▶ Task: The lines below that include the word "entre" are to be reported.

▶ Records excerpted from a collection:
--

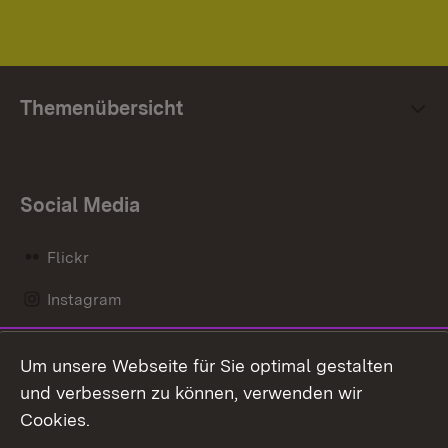
Themenübersicht
Social Media
Flickr
Instagram
LinkedIn
Um unsere Webseite für Sie optimal gestalten
Mastodon
und verbessern zu können, verwenden wir
Cookies.
Messenger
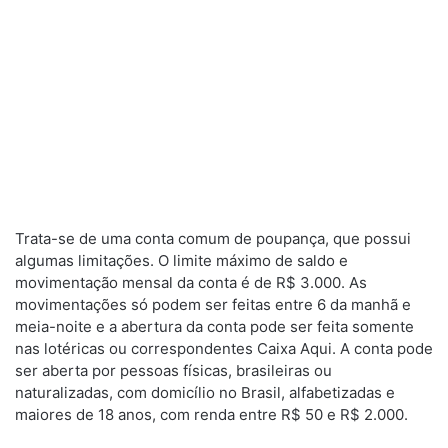
Trata-se de uma conta comum de poupança, que possui
algumas limitações. O limite máximo de saldo e
movimentação mensal da conta é de R$ 3.000. As
movimentações só podem ser feitas entre 6 da manhã e
meia-noite e a abertura da conta pode ser feita somente
nas lotéricas ou correspondentes Caixa Aqui. A conta pode
ser aberta por pessoas físicas, brasileiras ou
naturalizadas, com domicílio no Brasil, alfabetizadas e
maiores de 18 anos, com renda entre R$ 50 e R$ 2.000.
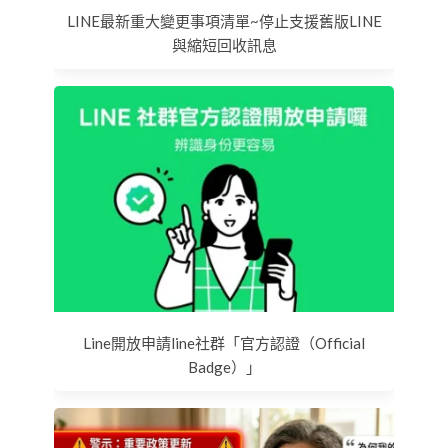
LINE最新重大變更事項清單~停止支援舊版LINE
與縮短回收訊息
Line開放申請line社群「官方認證（Official
Badge）」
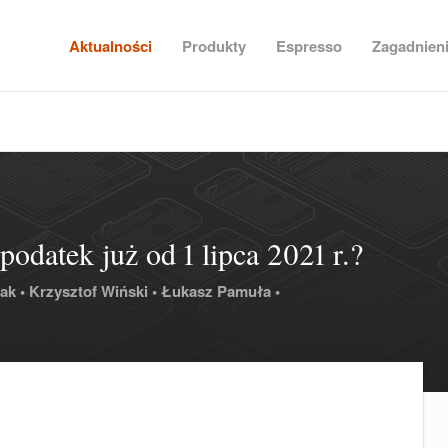
Aktualności
Produkty
Espresso
Zagadnien
odatek już od 1 lipca 2021 r.?
ak •
Krzysztof Wiński •
Łukasz Pamuła •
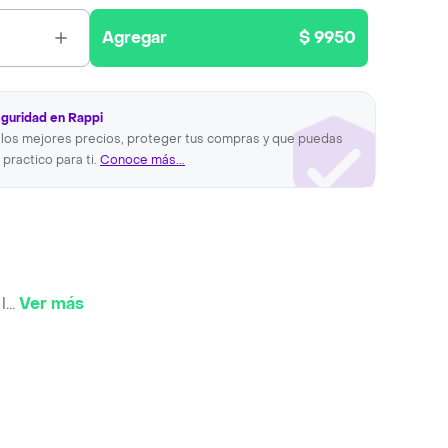
Agregar
$ 9950
eguridad en Rappi
los mejores precios, proteger tus compras y que puedas
 practico para ti.
Conoce más...
l
...
Ver más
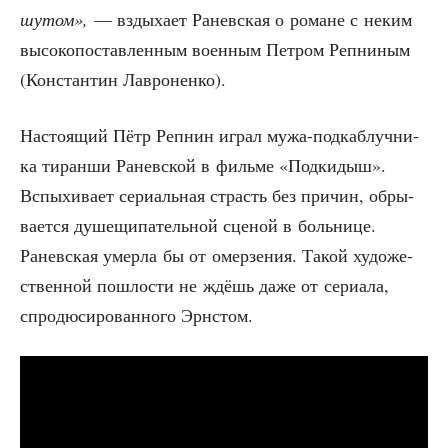
шутом»,
— взды­ха­ет Ранев­ская о романе с неким
высо­ко­по­став­лен­ным воен­ным Пет­ром Реп­ни­ным
(Кон­стан­тин Лавроненко).
Насто­я­щий Пётр Реп­нин играл мужа-под­каб­луч­ни­
ка тиран­ши Ранев­ской в филь­ме «Под­ки­дыш».
Вспы­хи­ва­ет сери­аль­ная страсть без при­чин, обры­
ва­ет­ся душе­щи­па­тель­ной сце­ной в боль­ни­це.
Ранев­ская умер­ла бы от омер­зе­ния. Такой худо­же­
ствен­ной пош­ло­сти не ждёшь даже от сери­а­ла,
спро­дю­си­ро­ван­но­го Эрнстом.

--

▶ Solution:
movimentações só podem ser feitas entre 6 da manhã e
maiores de 18 anos, com renda entre R$ 50 e R$ 2.000.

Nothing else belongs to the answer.